President Biden will soon turn his attention to comprehensive income tax reform which is expected to result in higher taxes for wealthy individuals. For taxpayers who routinely give to charity, a donor-advised fund might be a useful tool to offset the anticipated increases in tax liabilities.
The Biden Administration campaigned with a promise to increase income taxes for wealthy individuals, defined by the campaign as those earning greater than $400,000 a year. With the recent passage of the American Rescue Plan Act, President Biden and Congress seem poised to now focus on comprehensive changes to current income tax law. The White House is concurrently rolling out a plan, coined “Build Back Better,” to gather support and consensus for the next phase of its economic agenda – a variety of programs that would invest in infrastructure, education, carbon-reduction, and working mothers. Build Back Better could cost an estimated two to four trillion dollars. Biden and his team believe the proposal to increase spending requires an agenda with a two-pronged approach, with the second being an increase in tax revenue to fund the desired infrastructure spending and protect the nation’s long-term financial stability. A sample of some of the income tax increases proposed by the Biden campaign are listed below:
· Decrease the top tax bracket from $622,000 to $400,000 and increase the top tax rate from 37% to 39.6%.
· Tax long-term capital gains and qualified dividends at the ordinary income tax rate of 39.6% on income above $1,000,000.
· Eliminate the step-up in basis for capital gains taxation.
· Cap the tax benefit of itemized deductions to 28% of value for those earning more than $400,000.

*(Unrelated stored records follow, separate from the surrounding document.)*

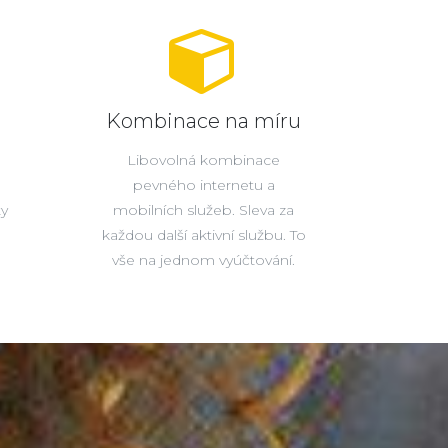
Kombinace na míru
Libovolná kombinace
pevného internetu a
ty
mobilních služeb. Sleva za
každou další aktivní službu. To
vše na jednom vyúčtování.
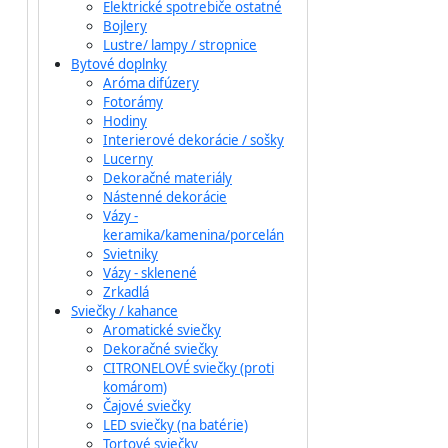
Elektrické spotrebiče ostatné
Bojlery
Lustre/ lampy / stropnice
Bytové doplnky
Aróma difúzery
Fotorámy
Hodiny
Interierové dekorácie / sošky
Lucerny
Dekoračné materiály
Nástenné dekorácie
Vázy -
keramika/kamenina/porcelán
Svietniky
Vázy - sklenené
Zrkadlá
Sviečky / kahance
Aromatické sviečky
Dekoračné sviečky
CITRONELOVÉ sviečky (proti
komárom)
Čajové sviečky
LED sviečky (na batérie)
Tortové sviečky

· Phase out the qualified business income deduction (Section 199A) for filers with taxable income above $400,000.
· Increase the corporate income tax rate from 21% to 28%.
For those individual taxpayers who are charitably inclined, the utilization of a donor-advised fund is an excellent strategy to offset income. A donor-advised fund acts as a charitable investment account used over time to support the charitable organizations you care about. You can establish a donor-advised fund by donating cash, appreciated securities, or non-publicly traded assets such as an interest in a private business. The donation is generally eligible for an immediate tax deduction, but gifts can be made from the donor-advised fund to charities you choose over the course of many years, perhaps even your lifetime. While you are deciding which charities to support, your donation can be invested, and the growth is tax-free. Essentially you are taking the tax deduction when it is most valuable to you by pre-funding your charitable giving for the future. As a bonus, all of your future giving can be organized and administered in a single place.
Funding a donor-advised fund is particularly useful during a high-income year. Examples of financial events that would cause a high-income year include selling a business, exercising stock options, receiving a large bonus, selling real estate, and rebalancing an account with concentrated low-basis positions. A portion of this income can be offset by funding your future charitable giving in a donor-advised fund. Assume you plan to sell your business for $10,000,000 in 2021 and your basis is low, which means you will realize significant capital gains when you file your 2021 tax return. You also plan to continue charitable gifting which has averaged $50,000 per year. Rather than give $50,000 to charities each year for the next ten years, you could fund ten years of gifting in 2021 by donating $500,000 to a donor-advised fund and create a $500,000 charitable deduction on your 2021 tax return to offset proceeds from the sale of your business. Gifts to charities can then be made in future years from your donor-advised fund.
If you find yourself in a high-income year due to a financial event, or a high tax year due to income tax reform (or both), consider discussing a donor-advised fund with your wealth advisor. There are additional charitable planning techniques, including the use of charitable trusts, that your advisor may wish to explore given your unique situation.